Verdict: Four And A Quarter Stars
B Block: HARASHIMA (4-1) defeated Bull James (2-4)
You know what, for a thirteen-minute match that was grappling heavy and featured Bull James, this wasn’t too bad. I mean, it still wasn’t good, but when wrestled under those parameters, not too bad is impressive. They told the story of both men’s legs being worked over, which ultimately proved decisive when Bull James attempted to climb the ropes and couldn’t manage it, opening HARASHIMA up to hit the Somato. I don’t think much more needs to be said. It was what it was.
Verdict: Two And A Half Stars
A Block: Konosuke Takeshita (3-2) defeated Chihiro Hashimoto (2-3)
There is an almost constant debate going on about intergender wrestling and its place in the world. For what it’s worth, I think the way DDT do it, is the perfect way to present it. Hashimoto has wrestled this tournament and, outside of the occasional mentions in promos, her gender has been irrelevant. She’s gone head to head with DDT’s best, and it’s never once felt like an issue.
And this was the perfect example of that. Hashimoto and Takeshita murdered each other in this match, going back and forth in an excellent encounter. As you’d expect with Take, they started on the mat. What you might not expect, was for Hashimoto to get the better of it, driving him to the outside in frustration. He’d then drag Hashimoto down with him, Big Booting her into the ringside seating.

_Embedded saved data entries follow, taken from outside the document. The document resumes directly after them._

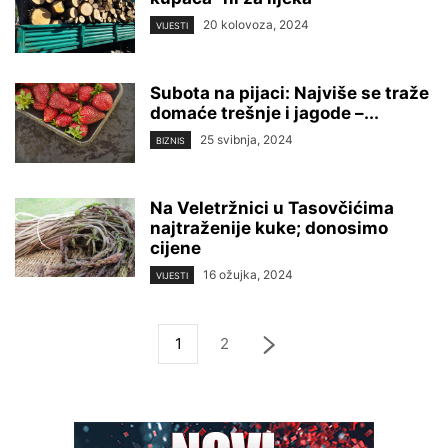
20 kolovoza, 2024
VIJESTI
Subota na pijaci: Najviše se traže
domaće trešnje i jagode –...
25 svibnja, 2024
BIZNIS
Na Veletržnici u Tasovčićima
najtraženije kuke; donosimo
cijene
16 ožujka, 2024
VIJESTI
1
2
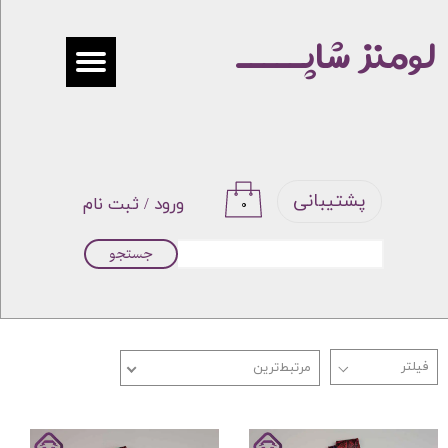
لومنز شاپـــــ
حساب کاربری من
تغییر گذر واژه
سفارشات
خروج از حساب کاربری
پشتیبانی
ورود
/
ثبت نام
۰
جستجو
مرتبط‌ترین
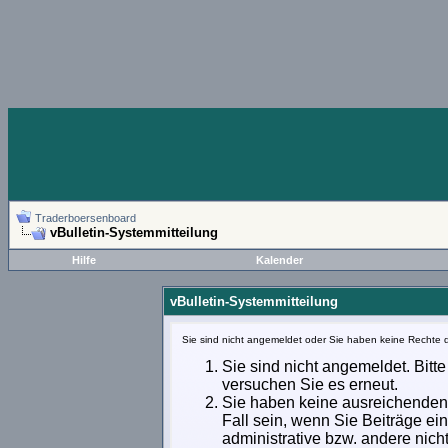
Traderboersenboard
vBulletin-Systemmitteilung
Hilfe
Kalender
vBulletin-Systemmitteilung
Sie sind nicht angemeldet oder Sie haben keine Rechte d
Sie sind nicht angemeldet. Bitte
versuchen Sie es erneut.
Sie haben keine ausreichenden 
Fall sein, wenn Sie Beiträge e
administrative bzw. andere nich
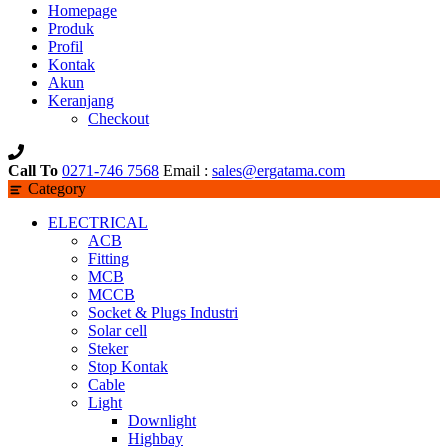
Homepage
Produk
Profil
Kontak
Akun
Keranjang
Checkout
Call To
0271-746 7568
Email :
sales@ergatama.com
Category
ELECTRICAL
ACB
Fitting
MCB
MCCB
Socket & Plugs Industri
Solar cell
Steker
Stop Kontak
Cable
Light
Downlight
Highbay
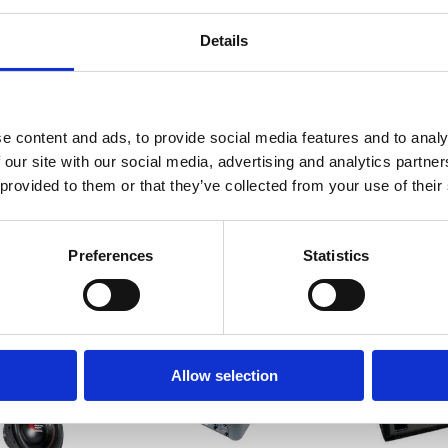
Details
Recensioner
Produkten har inga recensioner
e content and ads, to provide social media features and to analy
 our site with our social media, advertising and analytics partn
 provided to them or that they’ve collected from your use of their
Preferences
Statistics
-22%
Allow selection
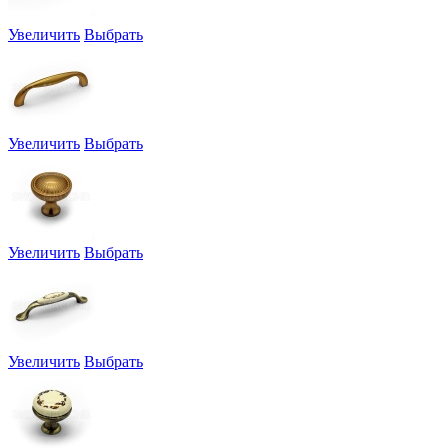
Увеличить
Выбрать
Увеличить
Выбрать
Увеличить
Выбрать
Увеличить
Выбрать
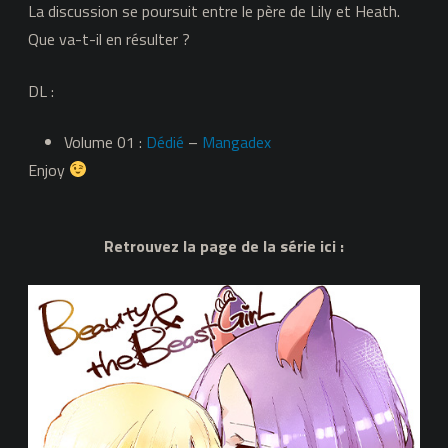
La discussion se poursuit entre le père de Lily et Heath.
Que va-t-il en résulter ?
DL :
Volume 01 :
Dédié
–
Mangadex
Enjoy
Retrouvez la page de la série ici :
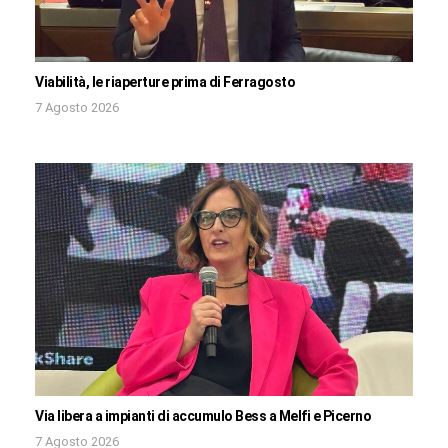
Viabilità, le riaperture prima di Ferragosto
7 Agosto 2026
Via libera a impianti di accumulo Bess a Melfi e Picerno
7 Agosto 2026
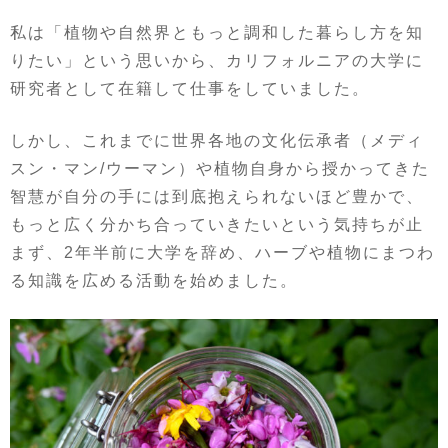
私は「植物や自然界ともっと調和した暮らし方を知
りたい」という思いから、カリフォルニアの大学に
研究者として在籍して仕事をしていました。
しかし、これまでに世界各地の文化伝承者（メディ
スン・マン/ウーマン）や植物自身から授かってきた
智慧が自分の手には到底抱えられないほど豊かで、
もっと広く分かち合っていきたいという気持ちが止
まず、2年半前に大学を辞め、ハーブや植物にまつわ
る知識を広める活動を始めました。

It was a moment that escalated things, as this quickly got violent. These two were charging into each other, exchanging Lariats and Germans like there was no tomorrow. Hashimoto even hit one on the apron, Takeshita coming down with a sickening thud. We got two outstanding wrestlers, throwing everything they had at each other and proving to be masters of their craft.
And, in the end, Takeshita proved to have just a bit too much, beating Hashimoto at her own game with a Bridging German for the three. I think that removes any opportunity she has of winning this thing, but after a tournament that good, I don’t think she should worry too much.
Verdict: Four And A Half Stars
The obvious match aside, that was a great show. I watched this the day the election results came out in the UK, so I was not in the best of moods. Thankfully, wrestling laid its healing hand on my cheek, and while it didn’t fix the world, it gave me somewhere to hide for a bit.